● WHAT TO PRODUCE
The lines below from the one with "ordPress ecosystem in 2024." up to and including the one with "Posted by illovich at J" are what you should set down, exactly and without pictures.

● GIVEN DATA
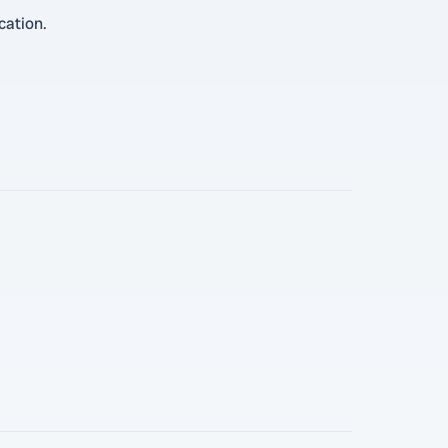
cation.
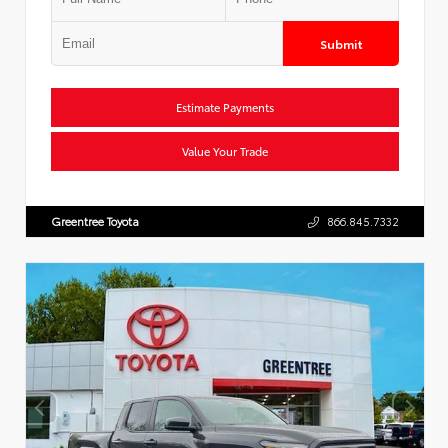
Submit
Estimate Payments
Value Your Trade
Greentree Toyota
866.845.7332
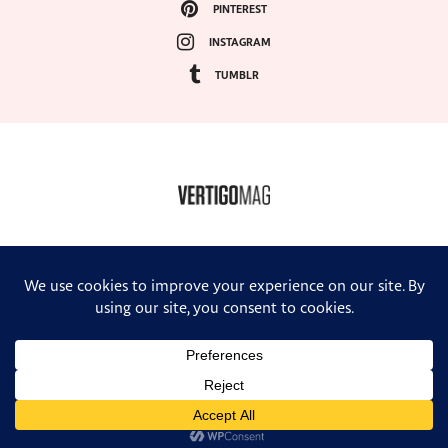
PINTEREST
INSTAGRAM
TUMBLR
COPYRIGHT ©2024, VERTIGO MAGAZINE. ALL RIGHTS RESERVED.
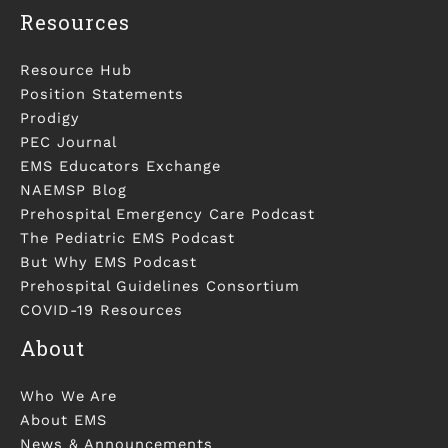
Resources
Resource Hub
Position Statements
Prodigy
PEC Journal
EMS Educators Exchange
NAEMSP Blog
Prehospital Emergency Care Podcast
The Pediatric EMS Podcast
But Why EMS Podcast
Prehospital Guidelines Consortium
COVID-19 Resources
About
Who We Are
About EMS
News & Announcements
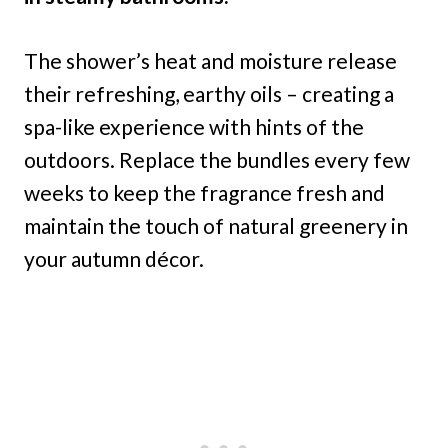
The shower’s heat and moisture release
their refreshing, earthy oils – creating a
spa-like experience with hints of the
outdoors. Replace the bundles every few
weeks to keep the fragrance fresh and
maintain the touch of natural greenery in
your autumn décor.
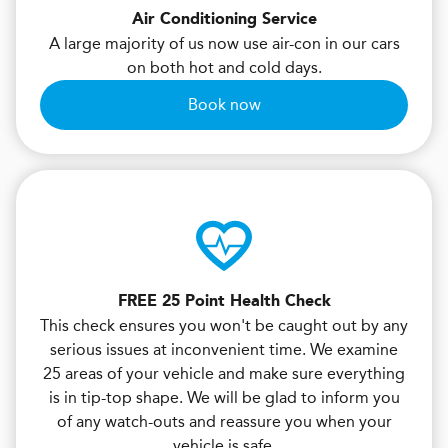
Air Conditioning Service
A large majority of us now use air-con in our cars
on both hot and cold days.
Book now
FREE 25 Point Health Check
This check ensures you won't be caught out by any
serious issues at inconvenient time. We examine
25 areas of your vehicle and make sure everything
is in tip-top shape. We will be glad to inform you
of any watch-outs and reassure you when your
vehicle is safe.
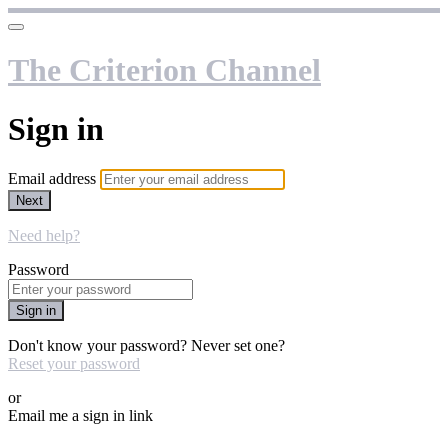
The Criterion Channel
Sign in
Email address
Next
Need help?
Password
Sign in
Don't know your password? Never set one?
Reset your password
or
Email me a sign in link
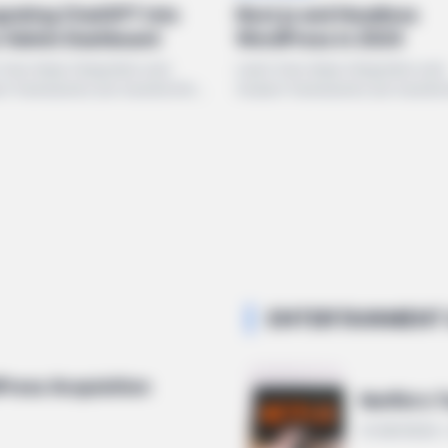
Next.js and Headless
grating ChatGPT into
WordPress in 2024
r Admin Dashboard
Learn how deep integration and
 how deep integration and
modern frameworks are transfo
n frameworks are transforming
the WordPress ecosystem in 20
ordPress ecosystem in 2024.
ENTERTAINMENT 
dPress Acquisition
Netflix's
10 MIN READ 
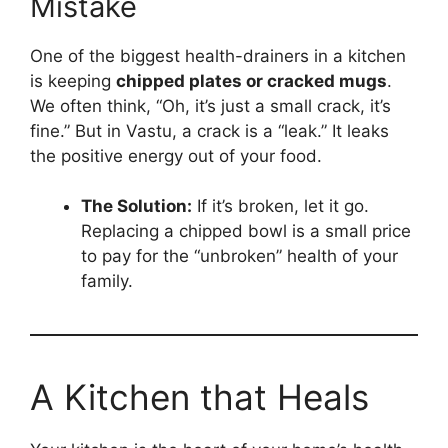
Mistake
One of the biggest health-drainers in a kitchen
is keeping
chipped plates or cracked mugs
.
We often think, “Oh, it’s just a small crack, it’s
fine.” But in Vastu, a crack is a “leak.” It leaks
the positive energy out of your food.
The Solution:
If it’s broken, let it go.
Replacing a chipped bowl is a small price
to pay for the “unbroken” health of your
family.
A Kitchen that Heals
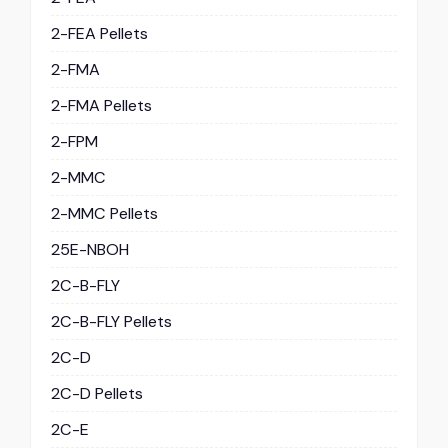
2-FEA Pellets
2-FMA
2-FMA Pellets
2-FPM
2-MMC
2-MMC Pellets
25E-NBOH
2C-B-FLY
2C-B-FLY Pellets
2C-D
2C-D Pellets
2C-E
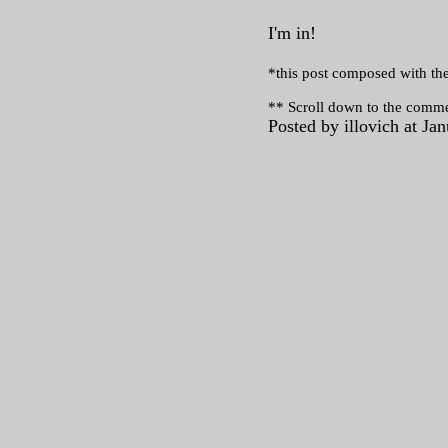
I'm in!
*this post composed with the
** Scroll down to the comme
Posted by illovich at J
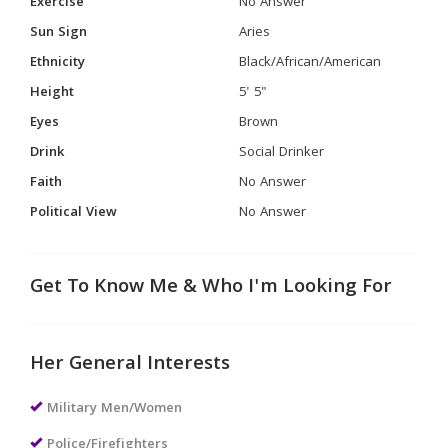
Exercise
No Answer
Sun Sign
Aries
Ethnicity
Black/African/American
Height
5' 5"
Eyes
Brown
Drink
Social Drinker
Faith
No Answer
Political View
No Answer
Get To Know Me & Who I'm Looking For
Her General Interests
Military Men/Women
Police/Firefighters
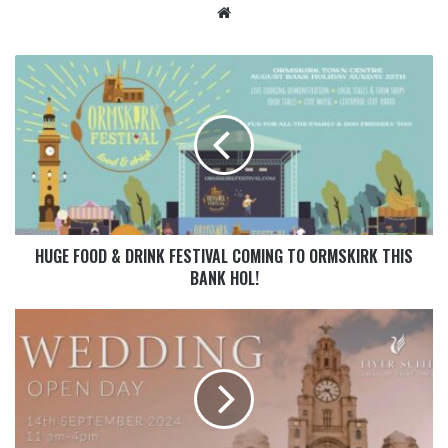
HUGE FOOD & DRINK FESTIVAL COMING TO ORMSKIRK THIS
BANK HOL!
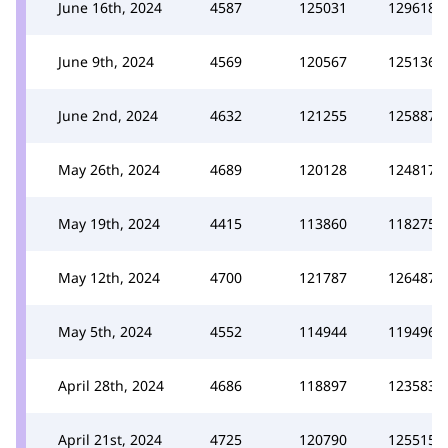
June 16th, 2024
4587
125031
129618
June 9th, 2024
4569
120567
125136
June 2nd, 2024
4632
121255
125887
May 26th, 2024
4689
120128
124817
May 19th, 2024
4415
113860
118275
May 12th, 2024
4700
121787
126487
May 5th, 2024
4552
114944
119496
April 28th, 2024
4686
118897
123583
April 21st, 2024
4725
120790
125515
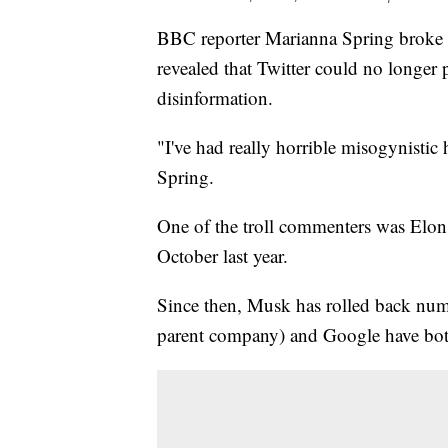
BBC reporter Marianna Spring broke do
revealed that Twitter could no longer
disinformation.
"I've had really horrible misogynistic h
Spring.
One of the troll commenters was Elon
October last year.
Since then, Musk has rolled back nume
parent company) and Google have both 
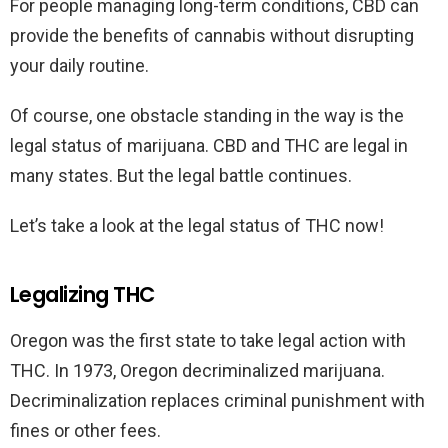
For people managing long-term conditions, CBD can
provide the benefits of cannabis without disrupting
your daily routine.
Of course, one obstacle standing in the way is the
legal status of marijuana. CBD and THC are legal in
many states. But the legal battle continues.
Let’s take a look at the legal status of THC now!
Legalizing THC
Oregon was the first state to take legal action with
THC. In 1973, Oregon decriminalized marijuana.
Decriminalization replaces criminal punishment with
fines or other fees.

● ANSWER TO THE PROBLEM
ordPress ecosystem in 2024.
ENTERTAINMENT 
dPress Acquisition
Netflix's
10 MIN READ 
Mistake
One of the biggest health-drainers in a kitchen
is keeping
chipped plates or cracked mugs
.
We often think, “Oh, it’s just a small crack, it’s
fine.” But in Vastu, a crack is a “leak.” It leaks
the positive energy out of your food.
The Solution:
If it’s broken, let it go.
Replacing a chipped bowl is a small price
to pay for the “unbroken” health of your
family.
A Kitchen that Heals
2-FEA Pellets
2-FMA
2-FMA Pellets
2-FPM
2-MMC
2-MMC Pellets
25E-NBOH
2C-B-FLY
2C-B-FLY Pellets
2C-D
2C-D Pellets
2C-E
I'm in!
*this post composed with the
** Scroll down to the comme
Posted by illovich at J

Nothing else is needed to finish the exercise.